■ **YOUR OBJECTIVE**
Please make an exact transcription of the records, keeping the pictures out of it.

• • • •

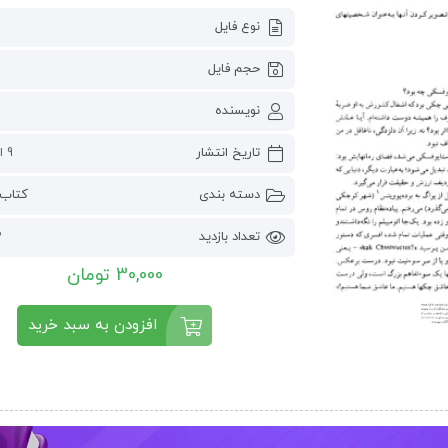
نوع فایل
حجم فایل
نویسنده
تاریخ انتشار
9 اکتبر 2024
دسته بندی
کتاب 
تعداد بازدید
3
30,000 تومان
افزودن به سبد خرید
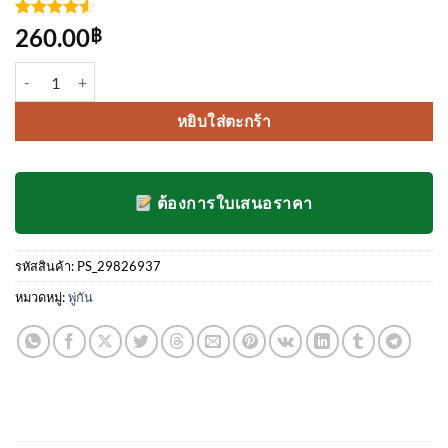
ให้คะแนน
4
260.00
฿
4.5
จาก 5
คะแนน
จำนวน พู่กัน เบอร์22 ชิ้น
เต็มบน
การให้
คะแนน
หยิบใส่ตะกร้า
ของลูกค้า
ต้องการใบเสนอราคา
รหัสสินค้า:
PS_29826937
หมวดหมู่:
พู่กัน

• • • •

■ **OUTPUT FOR THIS EXERCISE**
نوع فایل
حجم فایل
نویسنده
تاریخ انتشار
9 اکتبر 2024
دسته بندی
کتاب 
تعداد بازدید
3
30,000 تومان
افزودن به سبد خرید
ให้คะแนน
4
260.00
฿
4.5
จาก 5
คะแนน
จำนวน พู่กัน เบอร์22 ชิ้น
เต็มบน
การให้
คะแนน
หยิบใส่ตะกร้า
ของลูกค้า
ต้องการใบเสนอราคา
รหัสสินค้า:
PS_29826937
หมวดหมู่:
พู่กัน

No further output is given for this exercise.